(Beginning of SUPPLIED DATA)

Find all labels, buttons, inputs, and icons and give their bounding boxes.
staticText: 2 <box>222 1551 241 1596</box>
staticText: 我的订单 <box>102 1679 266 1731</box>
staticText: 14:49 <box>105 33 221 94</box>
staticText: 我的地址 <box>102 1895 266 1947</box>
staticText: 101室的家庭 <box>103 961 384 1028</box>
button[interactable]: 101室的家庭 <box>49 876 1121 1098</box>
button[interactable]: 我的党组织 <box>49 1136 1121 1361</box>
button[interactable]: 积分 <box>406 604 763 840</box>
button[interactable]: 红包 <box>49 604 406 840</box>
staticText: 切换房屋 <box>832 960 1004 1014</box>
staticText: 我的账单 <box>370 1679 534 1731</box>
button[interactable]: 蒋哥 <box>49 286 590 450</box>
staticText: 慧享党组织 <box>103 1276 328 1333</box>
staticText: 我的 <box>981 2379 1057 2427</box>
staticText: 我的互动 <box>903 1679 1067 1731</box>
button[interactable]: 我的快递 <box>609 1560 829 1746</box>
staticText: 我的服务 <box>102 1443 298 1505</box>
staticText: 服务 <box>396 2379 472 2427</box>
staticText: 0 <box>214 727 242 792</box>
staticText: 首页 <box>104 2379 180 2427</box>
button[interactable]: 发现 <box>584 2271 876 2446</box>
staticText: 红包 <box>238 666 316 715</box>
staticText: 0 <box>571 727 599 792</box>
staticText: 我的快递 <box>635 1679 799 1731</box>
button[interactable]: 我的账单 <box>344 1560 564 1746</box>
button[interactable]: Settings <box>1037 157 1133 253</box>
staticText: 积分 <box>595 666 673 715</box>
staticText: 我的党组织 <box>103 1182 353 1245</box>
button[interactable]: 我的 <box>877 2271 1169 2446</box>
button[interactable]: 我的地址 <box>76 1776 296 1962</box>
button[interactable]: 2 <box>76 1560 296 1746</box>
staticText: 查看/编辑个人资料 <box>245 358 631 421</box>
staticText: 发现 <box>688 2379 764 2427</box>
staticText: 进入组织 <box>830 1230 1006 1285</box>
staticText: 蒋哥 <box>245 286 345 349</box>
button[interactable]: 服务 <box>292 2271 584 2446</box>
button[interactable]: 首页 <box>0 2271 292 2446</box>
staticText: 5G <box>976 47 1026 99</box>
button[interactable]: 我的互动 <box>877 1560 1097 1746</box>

(End of SUPPLIED DATA)
(Beginning of SUPPLIED DATA)

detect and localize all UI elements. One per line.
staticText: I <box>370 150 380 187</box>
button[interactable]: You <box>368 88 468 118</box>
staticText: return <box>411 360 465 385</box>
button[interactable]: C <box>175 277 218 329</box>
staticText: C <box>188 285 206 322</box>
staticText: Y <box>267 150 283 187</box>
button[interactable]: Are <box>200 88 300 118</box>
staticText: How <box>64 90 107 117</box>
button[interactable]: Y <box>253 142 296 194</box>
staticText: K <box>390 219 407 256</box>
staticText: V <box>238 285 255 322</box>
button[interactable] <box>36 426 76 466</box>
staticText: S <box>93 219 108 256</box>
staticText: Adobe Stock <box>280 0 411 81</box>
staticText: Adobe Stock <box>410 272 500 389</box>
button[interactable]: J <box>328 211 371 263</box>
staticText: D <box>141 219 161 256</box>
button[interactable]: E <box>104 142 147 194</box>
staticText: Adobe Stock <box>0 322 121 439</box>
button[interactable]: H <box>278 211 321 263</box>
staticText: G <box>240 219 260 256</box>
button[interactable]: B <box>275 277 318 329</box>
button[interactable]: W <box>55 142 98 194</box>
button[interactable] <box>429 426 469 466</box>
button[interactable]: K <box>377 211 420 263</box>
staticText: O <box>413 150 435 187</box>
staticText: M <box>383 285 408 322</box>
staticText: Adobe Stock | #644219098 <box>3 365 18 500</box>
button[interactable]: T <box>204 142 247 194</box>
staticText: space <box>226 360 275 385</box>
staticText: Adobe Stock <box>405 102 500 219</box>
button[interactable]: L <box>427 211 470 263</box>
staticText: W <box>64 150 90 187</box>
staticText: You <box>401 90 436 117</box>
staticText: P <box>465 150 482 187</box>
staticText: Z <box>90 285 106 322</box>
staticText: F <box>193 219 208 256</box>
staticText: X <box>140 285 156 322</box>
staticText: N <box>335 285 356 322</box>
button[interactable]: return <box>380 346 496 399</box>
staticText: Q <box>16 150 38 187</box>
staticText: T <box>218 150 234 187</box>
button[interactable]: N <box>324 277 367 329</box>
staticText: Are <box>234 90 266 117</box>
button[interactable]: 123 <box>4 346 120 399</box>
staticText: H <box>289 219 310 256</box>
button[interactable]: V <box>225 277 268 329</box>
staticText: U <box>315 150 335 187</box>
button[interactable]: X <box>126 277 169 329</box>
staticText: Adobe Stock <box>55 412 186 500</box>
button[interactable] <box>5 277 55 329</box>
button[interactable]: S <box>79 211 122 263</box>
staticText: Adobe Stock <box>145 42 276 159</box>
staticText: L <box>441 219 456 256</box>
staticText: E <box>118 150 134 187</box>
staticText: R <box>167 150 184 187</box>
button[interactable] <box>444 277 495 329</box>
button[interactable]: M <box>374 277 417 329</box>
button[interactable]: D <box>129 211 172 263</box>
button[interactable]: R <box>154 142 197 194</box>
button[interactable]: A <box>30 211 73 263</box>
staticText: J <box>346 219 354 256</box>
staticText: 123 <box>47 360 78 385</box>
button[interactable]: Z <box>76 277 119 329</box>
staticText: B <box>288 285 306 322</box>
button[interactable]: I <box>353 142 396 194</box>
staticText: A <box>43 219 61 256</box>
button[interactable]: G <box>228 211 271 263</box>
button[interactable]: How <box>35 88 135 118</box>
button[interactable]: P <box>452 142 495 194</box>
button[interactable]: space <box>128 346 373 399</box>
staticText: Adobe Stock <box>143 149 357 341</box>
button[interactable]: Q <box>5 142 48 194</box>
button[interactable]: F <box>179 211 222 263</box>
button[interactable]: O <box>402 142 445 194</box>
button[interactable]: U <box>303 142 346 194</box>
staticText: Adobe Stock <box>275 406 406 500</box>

(End of SUPPLIED DATA)

* TASK TO CARRY OUT *
Among the entries, copy every line containing the word "return".

* RESPONSE TO THIS EXERCISE *
staticText: return <box>411 360 465 385</box>
button[interactable]: return <box>380 346 496 399</box>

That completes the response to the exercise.